Top of Supplied records

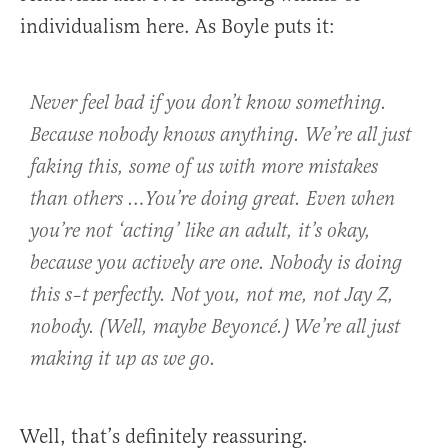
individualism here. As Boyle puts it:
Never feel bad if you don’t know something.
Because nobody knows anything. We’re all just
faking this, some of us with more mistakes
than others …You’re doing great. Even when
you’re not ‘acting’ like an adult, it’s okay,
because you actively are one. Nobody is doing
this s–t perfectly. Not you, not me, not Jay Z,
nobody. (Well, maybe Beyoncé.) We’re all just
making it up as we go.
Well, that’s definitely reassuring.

Bottom of Supplied records
Top of Supplied records

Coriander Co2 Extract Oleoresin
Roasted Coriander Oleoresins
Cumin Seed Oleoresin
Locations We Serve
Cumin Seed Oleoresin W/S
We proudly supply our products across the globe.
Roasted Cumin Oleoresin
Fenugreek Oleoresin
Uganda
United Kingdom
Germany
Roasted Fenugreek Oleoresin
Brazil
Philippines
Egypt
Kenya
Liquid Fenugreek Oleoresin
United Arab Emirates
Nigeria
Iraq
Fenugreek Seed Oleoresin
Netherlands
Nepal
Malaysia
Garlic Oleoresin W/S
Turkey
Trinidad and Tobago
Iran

Bottom of Supplied records

Problem to solve:
Working through the entries above, copy every line in which "Fenugreek" is found.

Task answer:
Fenugreek Oleoresin
Roasted Fenugreek Oleoresin
Liquid Fenugreek Oleoresin
Fenugreek Seed Oleoresin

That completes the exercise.